3.1.4. Branched Chain Amino Acids and Leucine

It has been suggested that leucine, which is an essential amino acid belonging to the category of the branched chain amino acids (BCAAs; valine, and together with the isoleucine, whose average requirement is 40 mg/kg/day), is critical to maintaining a healthy muscle tissue and liver. The main sources of leucine are chicken and fish, cottage cheese, lentils, sesame, and peanuts. Unlike many other amino acids, BCAAs are metabolized only in skeletal muscle, since the BCAA amino-transferase enzyme is not present in the liver, the site in which the enzymes metabolizing all other amino acids are present in maximum concentrations, and up to 58% of all the amino acids ingested (except BCAA) can be oxidized in the liver on the first pass. Skeletal muscle is able to oxidize only 6 amino acids during exercise: in addition to BCAAs, asparagine, aspartate, and glutamate.
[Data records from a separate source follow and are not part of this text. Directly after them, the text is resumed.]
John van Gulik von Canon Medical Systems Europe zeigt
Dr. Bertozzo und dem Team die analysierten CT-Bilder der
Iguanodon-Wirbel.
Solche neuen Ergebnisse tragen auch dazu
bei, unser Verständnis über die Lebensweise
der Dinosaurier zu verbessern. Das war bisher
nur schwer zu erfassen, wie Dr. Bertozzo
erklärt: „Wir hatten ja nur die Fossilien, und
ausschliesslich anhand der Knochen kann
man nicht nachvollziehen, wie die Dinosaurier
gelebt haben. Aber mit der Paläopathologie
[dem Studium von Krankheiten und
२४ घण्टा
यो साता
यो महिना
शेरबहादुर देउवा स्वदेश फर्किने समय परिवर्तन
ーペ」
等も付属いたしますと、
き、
When combined with exercise training, BCAA supplementation increases testosterone and decreases cortisol to create an anabolic environment [37]. BCAAs represent 14%–18% of the total amino acid content of skeletal muscles [38]. At rest, BCAAs, in particular leucine, have an anabolic effect by increasing protein synthesis and/or a reducing the rate of protein degradation, resulting in a positive net muscle protein balance [39]. The infusion of BCAAs in humans elevates the phosphorylation and the activation of p70S6 kinase and 4E-BP1 in skeletal muscle [40]. Both p70S6 kinase and 4E-BP1 are downstream components of the mTOR signaling pathway, which controls RNA translation and synthesis of proteins, and which is recognized as the central node to support muscle hypertrophy [41]. Leucine is involved in the direct phosphorylation and activation of mTOR in skeletal muscle, further enhancing the protein synthetic response [42]. According to the WHO, for healthy people the daily demand of BCAA to cope with the normal loss in protein metabolism and turnover are the following: valine: 10 mg/kg body weight; isoleucine: 10 mg/kg body weight; leucine: 10 mg/kg body weight [43].

It was recognized that the leucine content of the meal is an important regulator of the synthesis of muscle proteins and influences body composition in the long term [44]. Further research has compared the intake of 10 grams of protein with 18% of leucine with a similar beverage containing 35% of leucine, concluding that the beverage with the highest concentration of leucine determines a greater signaling of protein synthesis, resulting in an inferior muscle catabolism by cortisol [45]. Other studies on leucine show that once the minimum requirement of leucine for protein synthesis is satisfied, leucine can be used to activate various signaling pathways, including mTOR. mTOR is a major regulator of protein synthesis, energy sensors, and sensors of nutrients and the availability of amino acids, particularly leucine. The mTOR pathway is activated when ATP levels are high and is blocked when ATP levels are reduced. The activation of mTOR is vital for skeletal muscle hypertrophy. Leucine presents significant activity to stimulate insulin synthesis, which may increase the availability of amino acids for the synthesis of muscle proteins; in addition, leucine inhibits the destruction of muscle proteins with consequent increased balance over time [46]. Although leucine is described as the most important of the three BCAAs, isoleucine and valine also play a role, although they have not shown the same potential as leucine. In fact, the hypertrophy induced by leucine decreases to zero as soon as the presence of the other two BCAAs is poor; regardless of the amount of leucine available to the muscles, muscle growth does not occur if the concentration of the other two BCAAs decreases below a given level [47].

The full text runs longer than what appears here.